I just wanted a clear answer.

var minValue = 0.0
var maxValue = 0.0
for i in 1...Int.max {
    let randomValue = Double.random(in: -1...1)
    minValue = min(minValue, randomValue)
    maxValue = max(maxValue, randomValue)

    if i.isMultiple(of: 1_000_000) {
        print("min, max:", minValue, maxValue)
    }
}

CodePudding user response：

We can see that the answer is "yes" by reading the documentation of random(in:), ClosedRange, and also ClosedRange.contains.

random(in: range) is said to return:

A random value within the bounds of range.

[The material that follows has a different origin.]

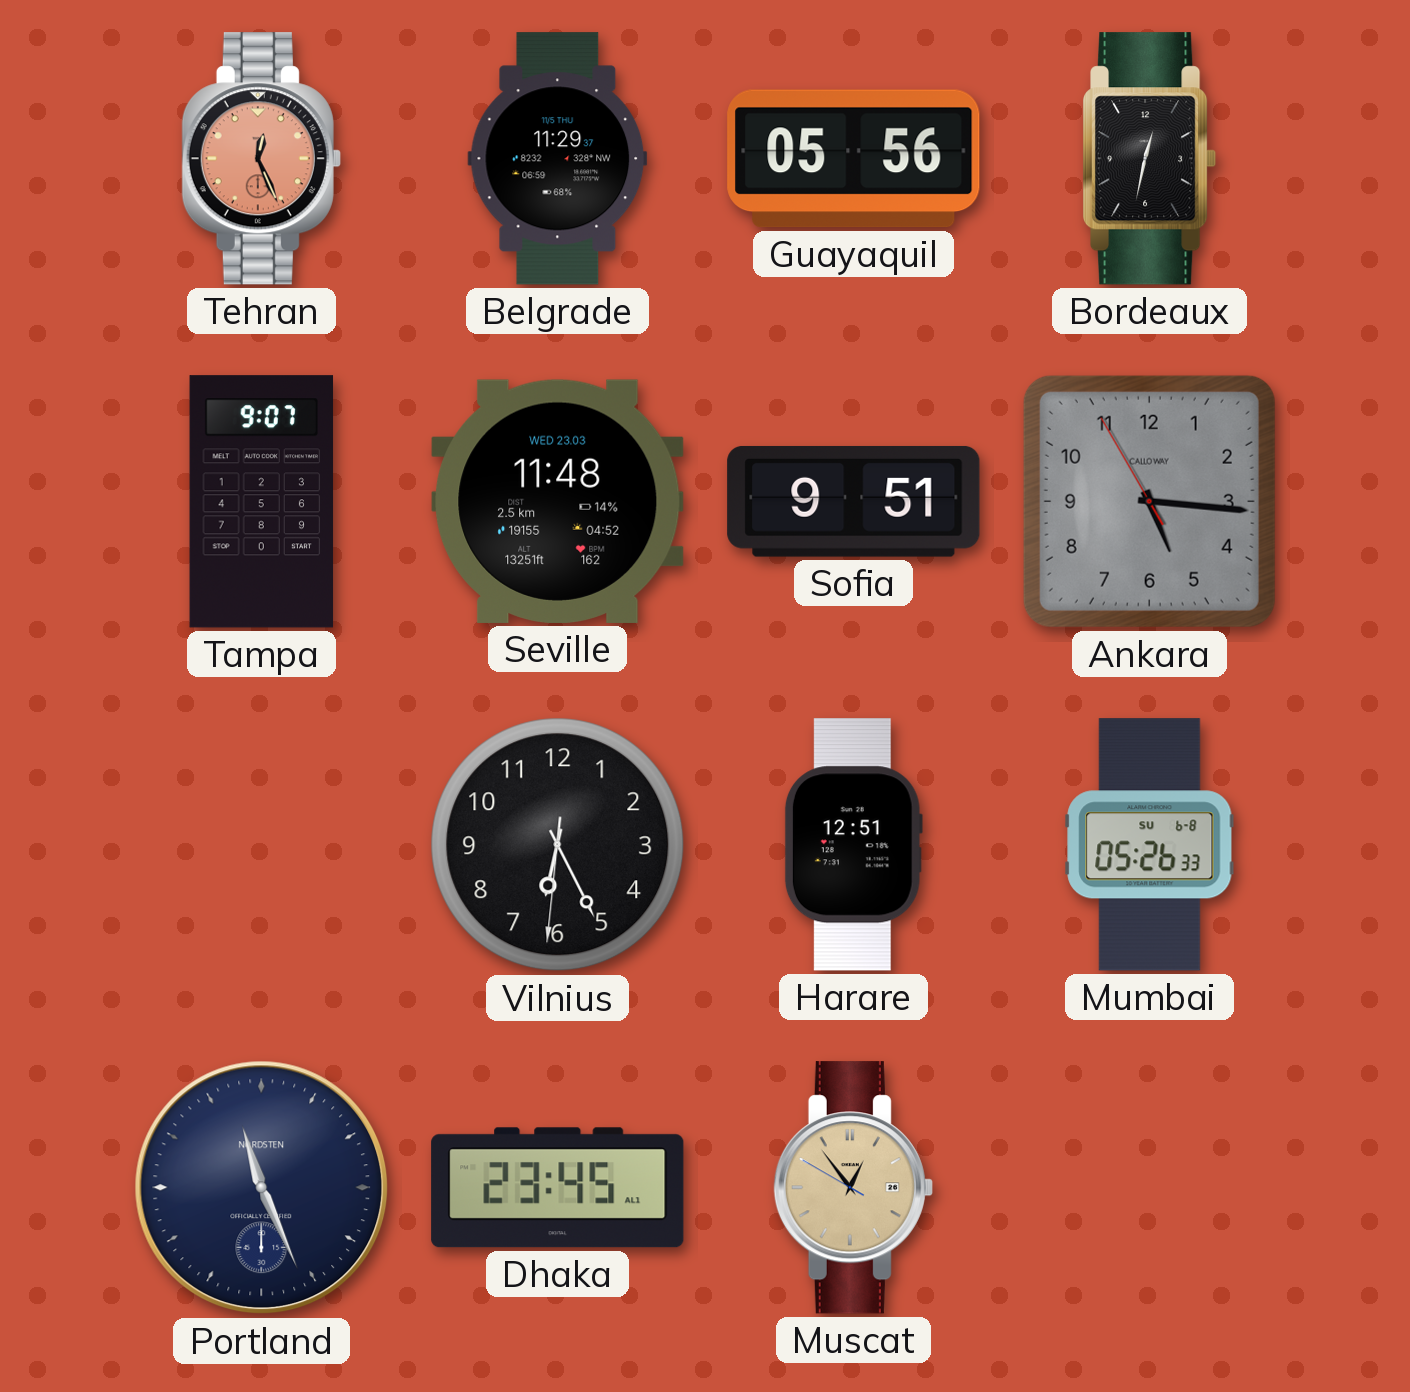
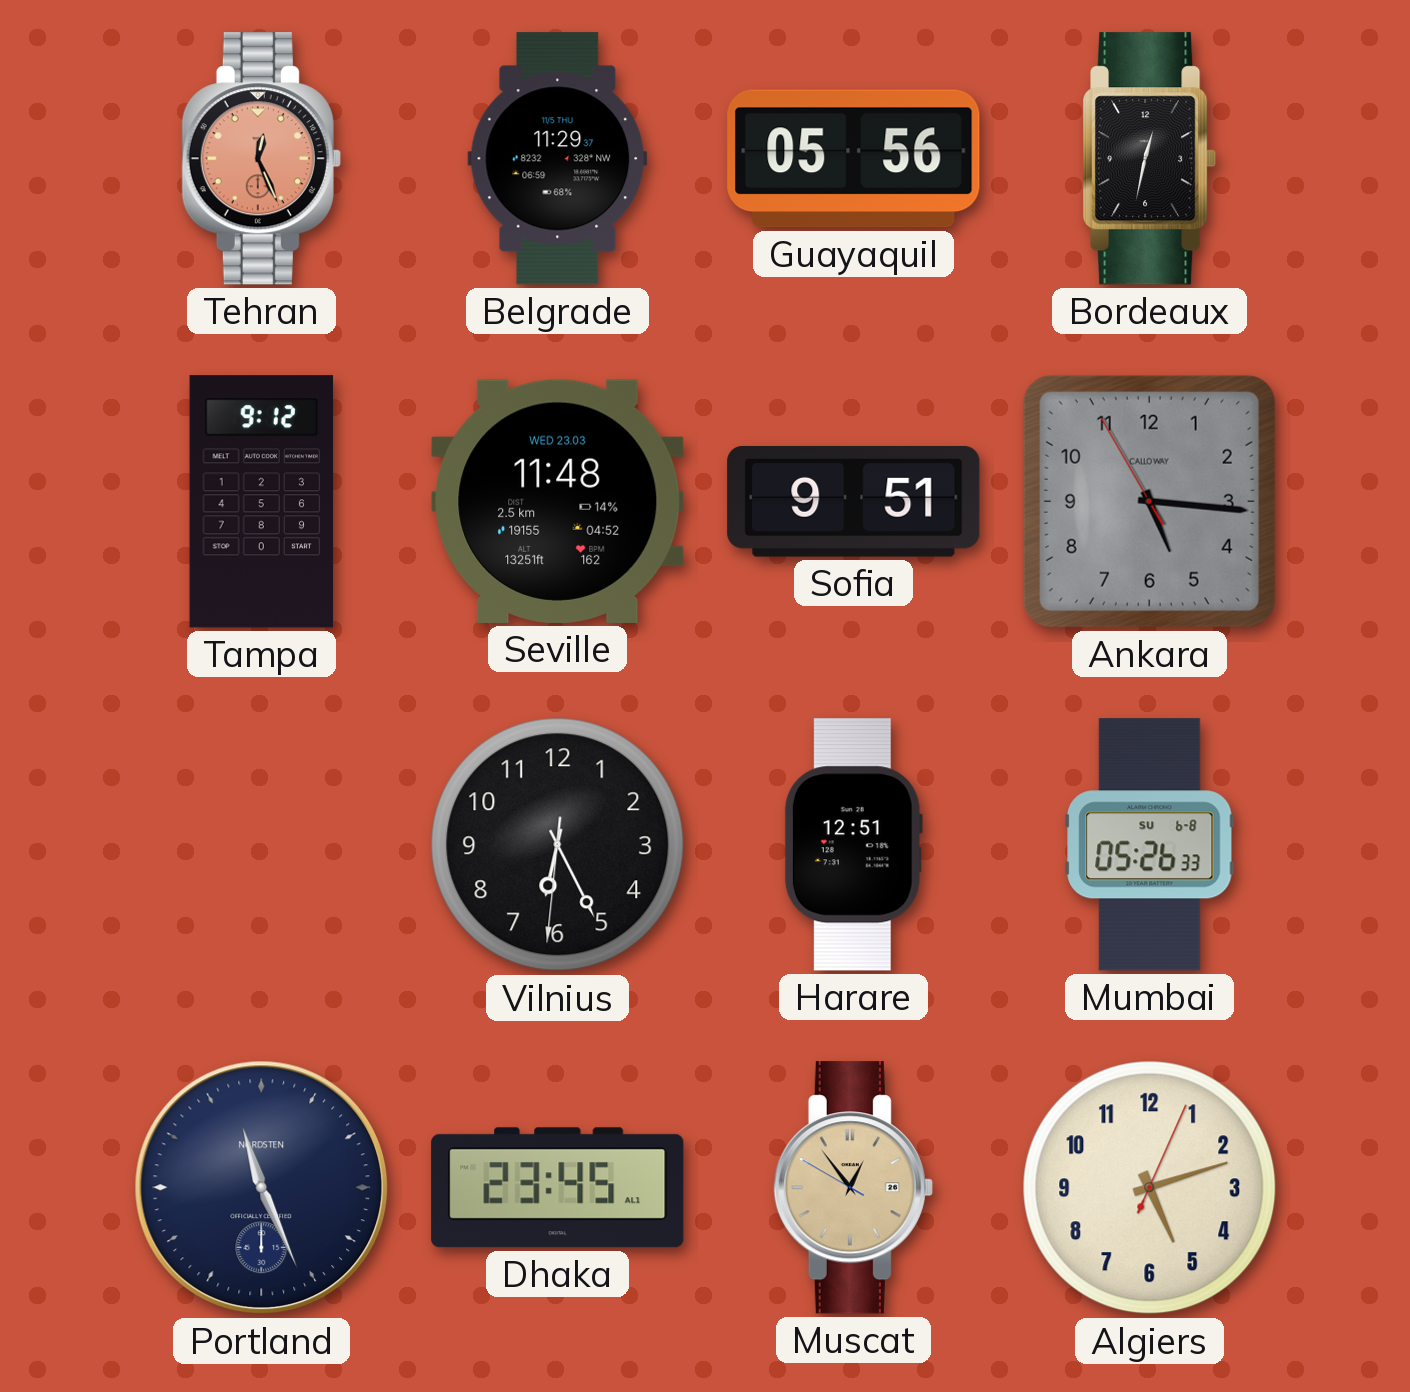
Tampa: 9:07 -> 9:12
Algiers: none -> 5:12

Well, are -1 and 1 "within the bounds of" -1...1? The docs of ClosedRange says "yes":

You create a ClosedRange instance by using the closed range operator (...).

let throughFive = 0...5

A ClosedRange instance contains both its lower bound and its upper bound.

throughFive.contains(3)
// true
throughFive.contains(10)
// false
throughFive.contains(5)
// true

See also the discussion in ClosedRange.contains:

A ClosedRange instance contains both its lower and upper bound. element is contained in the range if it is between the two bounds or equal to either bound.

So theoretically, Double.random(in: -1...1) does have a (very small) chance of returning the bounds of the range, -1 or 1, as they are "within the range".

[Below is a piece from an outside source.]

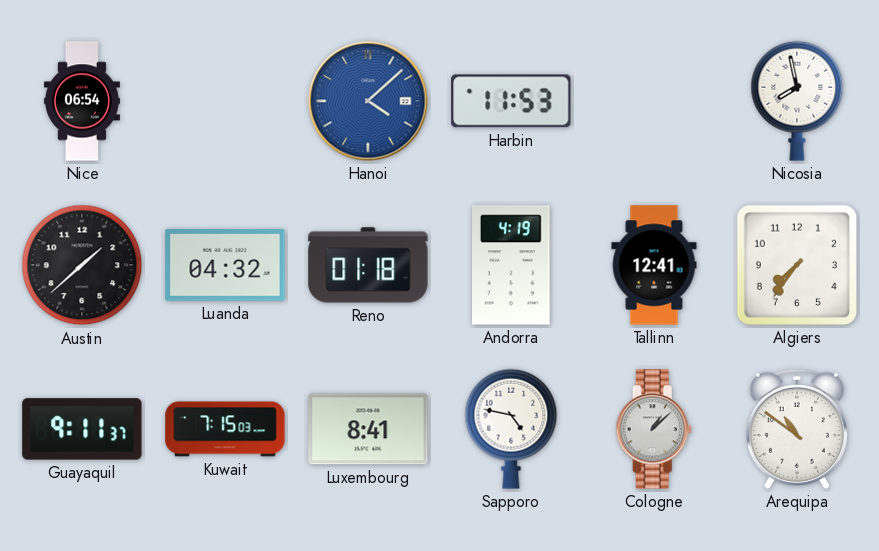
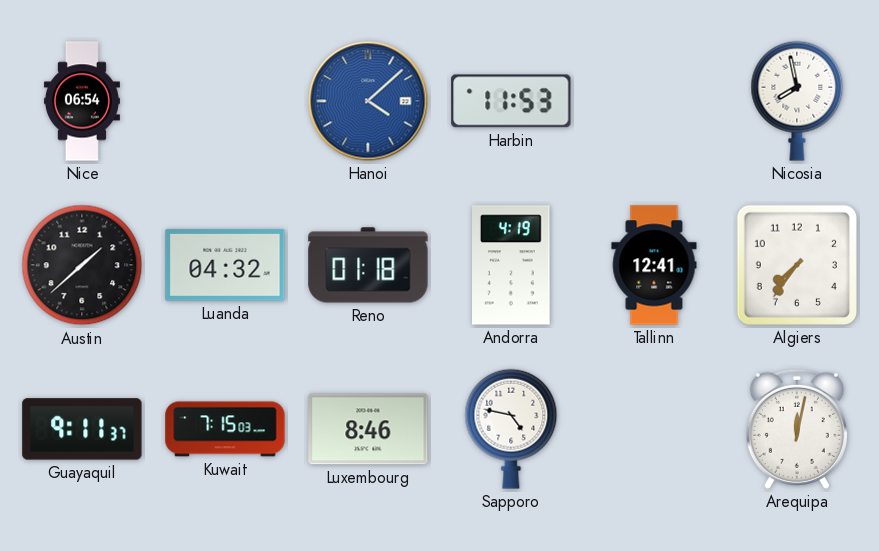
Luxembourg: 8:41 -> 8:46
Cologne: 1:08 -> none
Arequipa: 10:51 -> 12:02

You can show that the bounds of the range can indeed be returned by random by creating a range such as 1...1 - there is only one element to return!

Double.random(in: 1...1) // will always return 1, which is the bound

CodePudding user response：

Not really an answer but here is a more efficient way to check if the bound (upper in this case) is ever reached

var randomValue = -1.0
for i in 1...Int.max {
    randomValue = Double.random(in: randomValue...1)
    print(randomValue)
    if randomValue == 1 {
        print("limit reached")
        break
    }
}